Learning to spell in Bengali (when one doesn't know the language)

by Michael S. Kaplan, published on 2007/12/02 10:31 -05:00, original URI: http://blogs.msdn.com/b/michkap/archive/2007/12/02/6639141.aspx

From the standpoint of Indic languages, Unicode has quite the struggle on its hands from the standpoint of acceptance by many native speakers.

I'm going to blather a bit about some of them here, and tell a fun story or two as well.

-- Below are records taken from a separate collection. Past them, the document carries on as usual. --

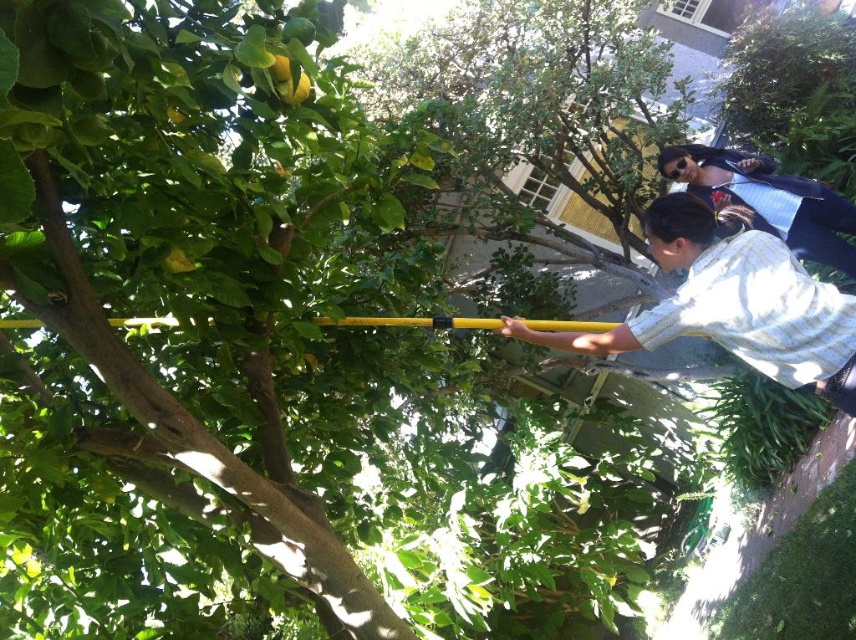 Is yellow matte pole at upper right in front of denim jacket at upper right?

Yes.

Is point (696, 326) positioned behind point (811, 240)?

That is False.

Is point (712, 289) less distant than point (730, 157)?

Yes, it is.

Find the location of a particular element. yellow matte pole at upper right is located at coordinates pos(733,301).

Consider the image. Is denim jacket at upper right closer to the viewer compared to yellow matte pole at center?

No, it is not.

Is denim jacket at upper right thinner than yellow matte pole at center?

Correct, denim jacket at upper right's width is less than yellow matte pole at center's.

You are a GUI agent. You are given a task and a screenshot of the screen. Output one action in this format:
    pyautogui.click(x=<x>, y=<y>)
    Task: Click on the denim jacket at upper right
    The width and height of the screenshot is (856, 640).
    Given the screenshot: What is the action you would take?
    pyautogui.click(x=768, y=198)

Locate an element on the screen. The image size is (856, 640). denim jacket at upper right is located at coordinates (768, 198).

Is yellow matte pole at upper right to the left of yellow matte pole at center from the viewer's perspective?

Incorrect, yellow matte pole at upper right is not on the left side of yellow matte pole at center.

Which of these two, yellow matte pole at upper right or yellow matte pole at center, stands taller?

yellow matte pole at upper right

Is point (556, 340) farther from viewer compared to point (366, 320)?

Yes, it is.

At what (x,y) coordinates should I click in order to perform the action: click on yellow matte pole at upper right. Please return your answer as a coordinate pair (x, y). The image size is (856, 640). Looking at the image, I should click on (733, 301). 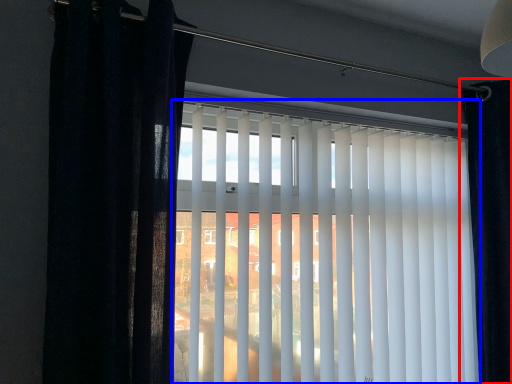 Question: Among these objects, which one is farthest to the camera, curtain (highlighted by a red box) or window blind (highlighted by a blue box)?

Choices:
 (A) curtain
 (B) window blind

Answer: (A) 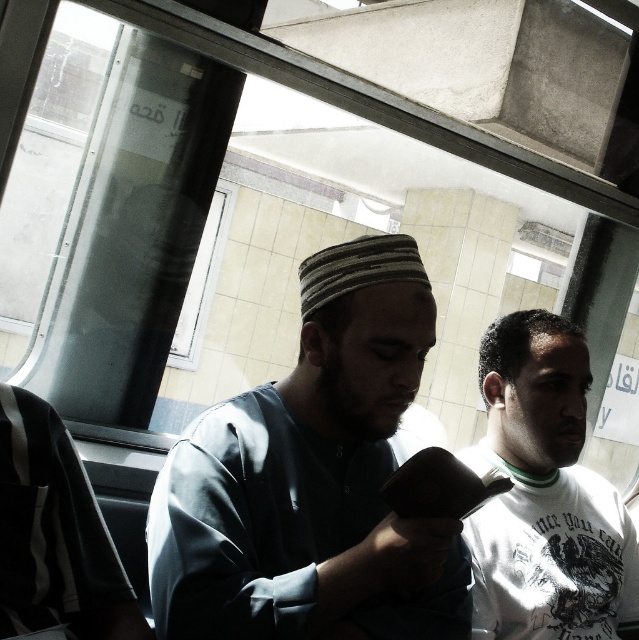 Which is more to the right, white matte shirt at center or striped fabric shirt at left?

white matte shirt at center is more to the right.

Which is behind, point (530, 333) or point (35, 547)?

The point (530, 333) is more distant.

Who is more forward, (606, 534) or (81, 554)?

Point (81, 554)

The width and height of the screenshot is (639, 640). I want to click on white matte shirt at center, so click(544, 493).

Is light blue fabric shirt at center taller than white matte shirt at center?

No, light blue fabric shirt at center is not taller than white matte shirt at center.

Identify the location of light blue fabric shirt at center. (312, 480).

Find the location of a particular element. light blue fabric shirt at center is located at coordinates (312, 480).

Can you confirm if light blue fabric shirt at center is positioned to the right of striped fabric shirt at left?

Indeed, light blue fabric shirt at center is positioned on the right side of striped fabric shirt at left.

Measure the distance between point (194, 621) and camera.

Point (194, 621) is 37.77 inches away from camera.

At what (x,y) coordinates should I click in order to perform the action: click on light blue fabric shirt at center. Please return your answer as a coordinate pair (x, y). Looking at the image, I should click on coord(312,480).

You are a GUI agent. You are given a task and a screenshot of the screen. Output one action in this format:
    pyautogui.click(x=<x>, y=<y>)
    Task: Click on the light blue fabric shirt at center
    
    Given the screenshot: What is the action you would take?
    pyautogui.click(x=312, y=480) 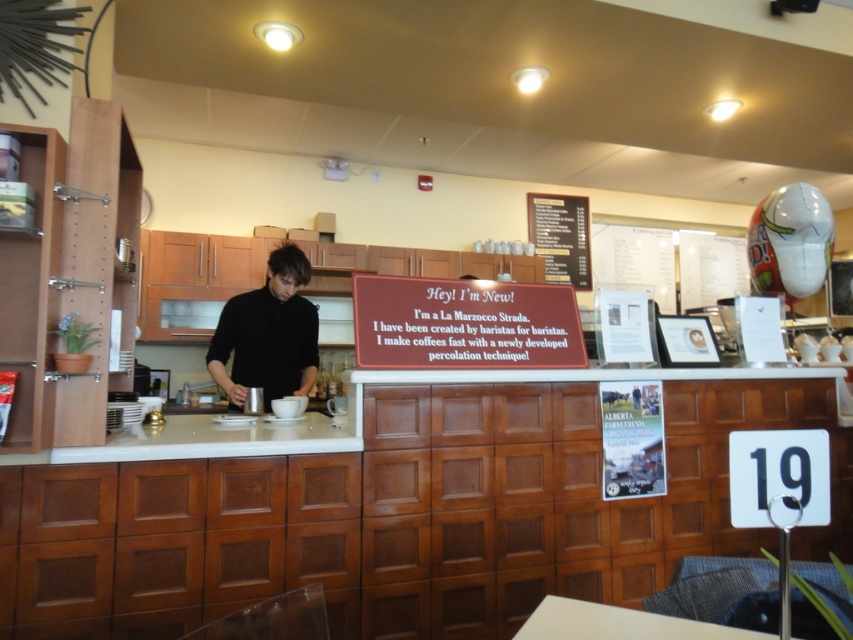 Question: Can you confirm if white laminate counter at center is positioned to the right of white paper menu at upper right?

Choices:
 (A) yes
 (B) no

Answer: (B)

Question: Which object appears closest to the camera in this image?

Choices:
 (A) black matte shirt at center
 (B) white paper menu at upper right
 (C) white laminate counter at center

Answer: (C)

Question: Which object appears farthest from the camera in this image?

Choices:
 (A) white laminate counter at center
 (B) white paper menu at upper right
 (C) black matte shirt at center

Answer: (B)

Question: Which point is closer to the camera?

Choices:
 (A) white paper menu at upper right
 (B) white laminate counter at center

Answer: (B)

Question: Does black matte shirt at center have a lesser width compared to white paper menu at upper right?

Choices:
 (A) no
 (B) yes

Answer: (B)

Question: Does white laminate counter at center appear on the left side of white paper menu at upper right?

Choices:
 (A) yes
 (B) no

Answer: (A) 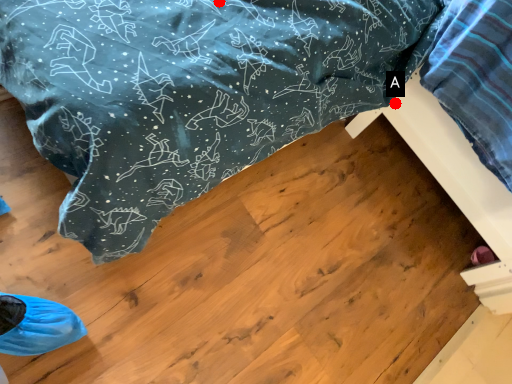 Question: Two points are circled on the image, labeled by A and B beside each circle. Which point appears farthest from the camera in this image?

Choices:
 (A) A is further
 (B) B is further

Answer: (A) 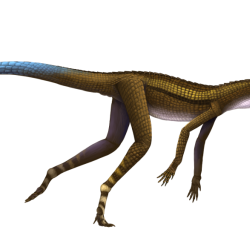 This screenshot has width=250, height=250. In order to click on scales in this screenshot , I will do (142, 98), (143, 123), (183, 134), (142, 156), (78, 83), (182, 114), (228, 89).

It does actually start with the ISCII (Indian Script Code for Information Interchange, which had a few "interesting" architectural features, including among other things:

You might wonder why I put the word interesting in quotes.

Well, I did that because both of these "features" have specific problems with them that make the resulting encoding less intuitive....

First of all there is the transliteration scheme for the names, which is hardly universally accepted even with Hindi, let alone with the attempt to stick that same transliteration scheme on every other Indic script. Meaning that the way one would transliterate one's name into English may or may not match the scheme that is being used for the names.

And I have already talked lots (e.g. on this post and some of this one) about the abugida issue and the fact that not everyone would look at their language that way.

Unicode picked up most of these aspects of ISCII for the original Indic proposals.

Okay, now I am going to downshift this into something more about language and less about Unicode, and a fun little project that actually took months to accomplish on the calendar (though significantly less time in terms of hours actually spent -- this was an occasional thing).

It all started when I was meeting with Goldie Chaudhuri from over in SQL Server several months back (we were talking about some language issues vis-a-vis Unicode).

Goldie is of course not really any sort of "Indian" name I had ever heard before, but she apparently grew up in Florida so that seemed normal and certainly less odd than other names like Dweezil or Moon Unit; in any case it did not remind me of this transliteration issue or even a Unicode or a language one (beyond the vague sense of her having a Bengali last name, which I don't think I said anything about at the time).

It was in the afternoon and she had accidentally dropped her cardkey (I found it in her chair after she had gone). It actually had the the name Godhuli on it, not Goldie.

And then I vaguely recalled an article from a few months before entitled Words and Music that had the word godhuli in it. I tried to find the article online without luck (I later found it, right here from The Washington Post, the quote was Then think of the meaning of some of the words and phrases in these new languages. Think of the word for dusk in Hindi -- godhuli , which translates literally into "the dust kicked up by cows coming home from pasture."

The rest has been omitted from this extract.